I can see where the formula comes from (and I'm assuming that the initial velocity was 5, as that seemed to work to get the form of equation you've shown us). I come up with an equation identical to yours, except the 39.2 is replaced by 2g(h-y) where g is acc due to grav, h is initial launch height, and y is height of the object at some time...
x = (5 cos{@}) (5 sin{@} +
√{25 (sin{@})^2 + 2g(h-y)}) / 9.8
This means that for yours to work, the y value is precisely 2 units less than the original height. This is perfectly reasonable. If we want to turn this 'x' into range of the projectile, R, we must look for the case when y=0, so this becomes:
R = (5 cos{@}) (5 sin{@} +
√{25 (sin{@})^2 + 2gh}) / 9.8
Now we have this, we can see when we graph it as x(@) vs @ that increasing 'h' merely increases the amplitude of the function and moves it slightly towards the left. If we look at the maximum points of the graph, (best to use some sort of graphing/math s/w, I used mathematica) by differentiating wrt @, different values of h show different max values. I tested out h=0,10,20,30,40,50,100; and each time the max point moved to the left a bit.
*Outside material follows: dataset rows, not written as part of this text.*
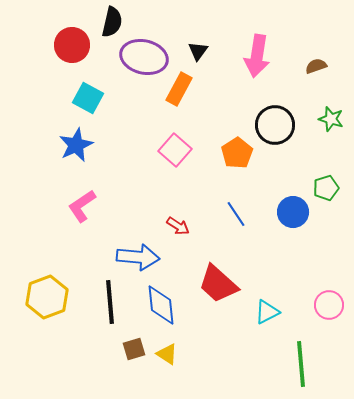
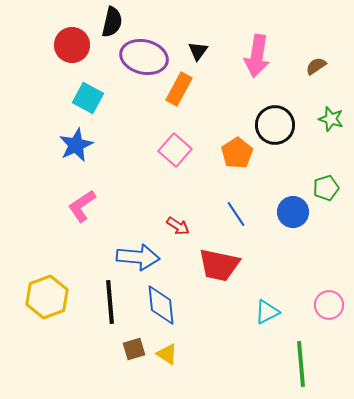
brown semicircle: rotated 15 degrees counterclockwise
red trapezoid: moved 1 px right, 19 px up; rotated 30 degrees counterclockwise
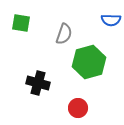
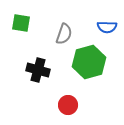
blue semicircle: moved 4 px left, 7 px down
black cross: moved 13 px up
red circle: moved 10 px left, 3 px up
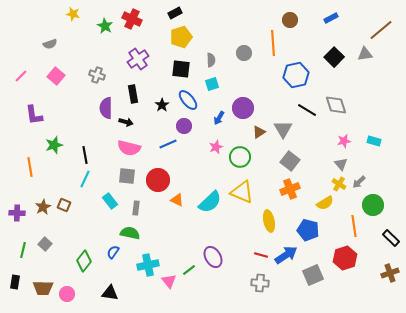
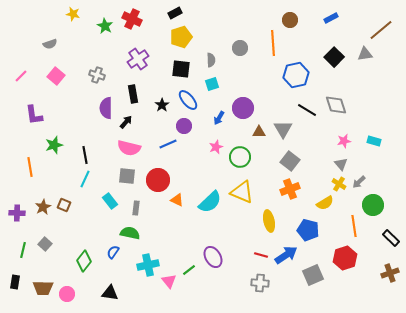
gray circle at (244, 53): moved 4 px left, 5 px up
black arrow at (126, 122): rotated 64 degrees counterclockwise
brown triangle at (259, 132): rotated 32 degrees clockwise
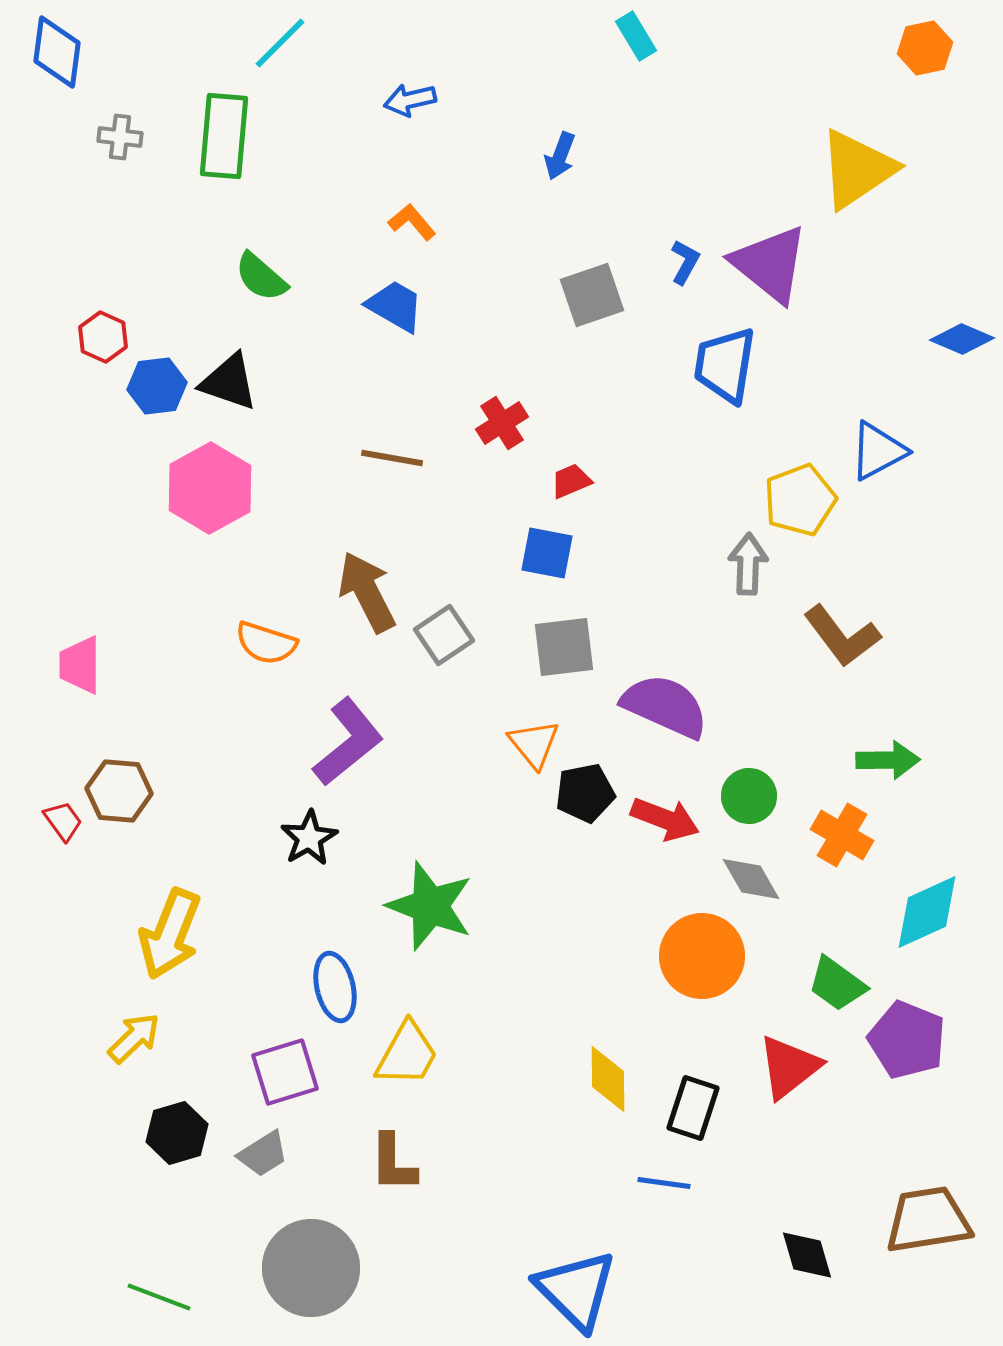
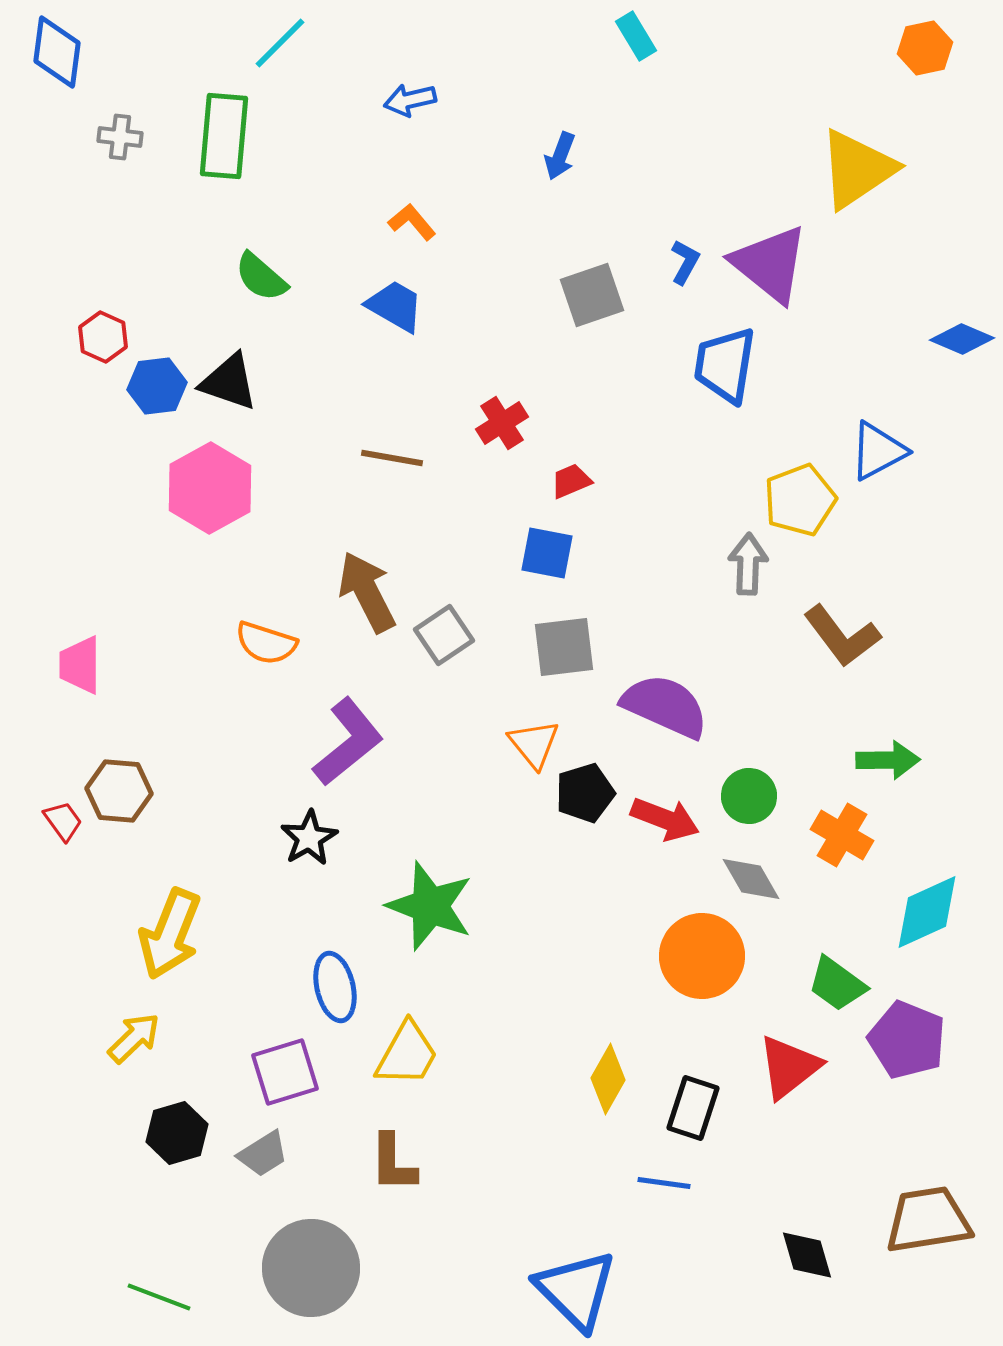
black pentagon at (585, 793): rotated 6 degrees counterclockwise
yellow diamond at (608, 1079): rotated 30 degrees clockwise
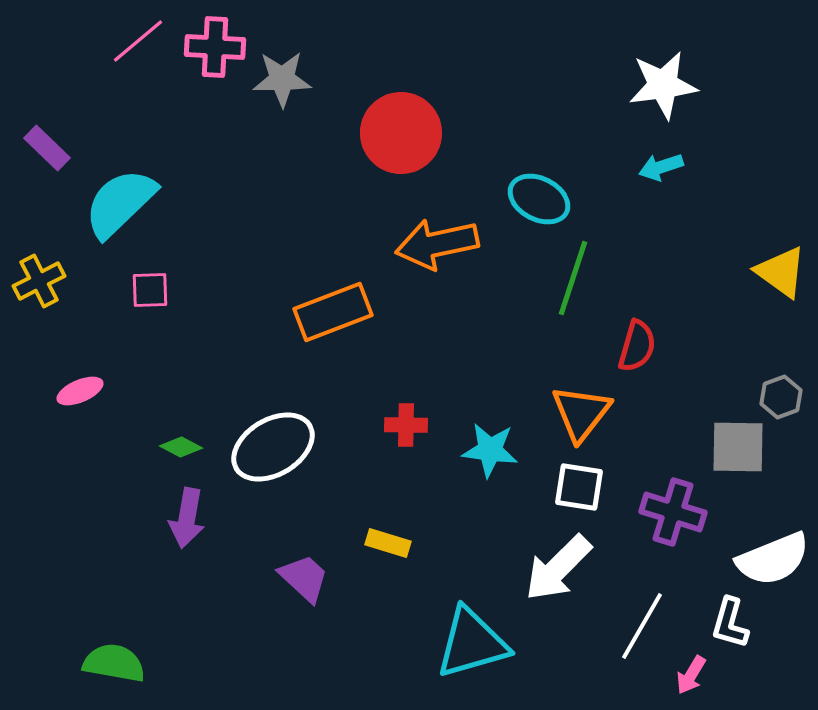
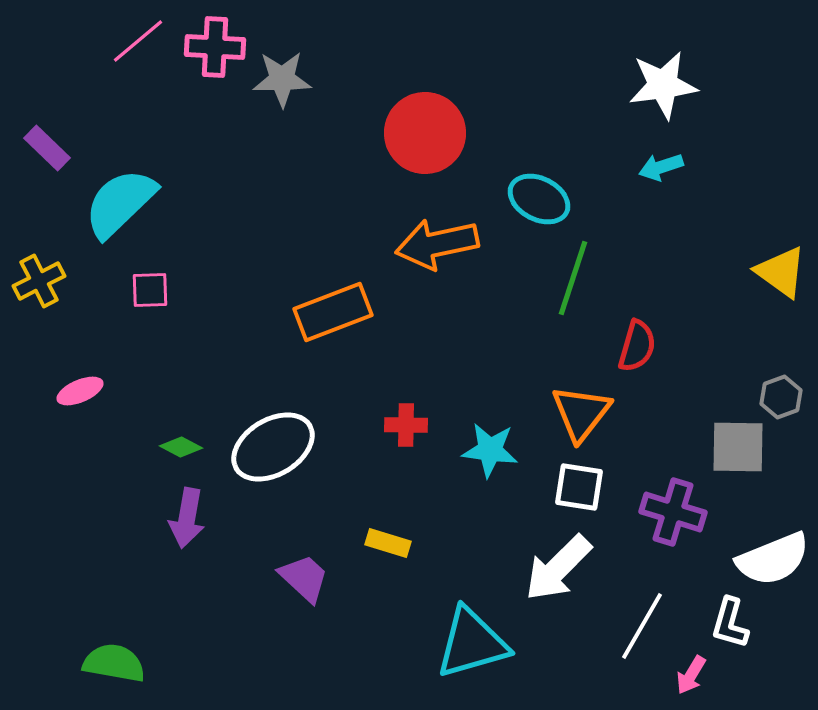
red circle: moved 24 px right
As far as I can tell, as the height increases, the range increases, regardless of the angle; however, as the height increases, the angle for the maximum range seems to tend towards 0, which is rediculous...
But here's a graph of its derivative with h=0 (right-most),10, 50, 100, 200 (left-most). This clearly shows that the extreme point approaches 0 as R increases.
Hope this helps... tho it may not be right coz you wouldn't expect that if you could throw the ball an infinite distance straight up, it would go an infinite distance in any other direction in the horizontal plane...
Any thoughts, fellow numeromaniacs?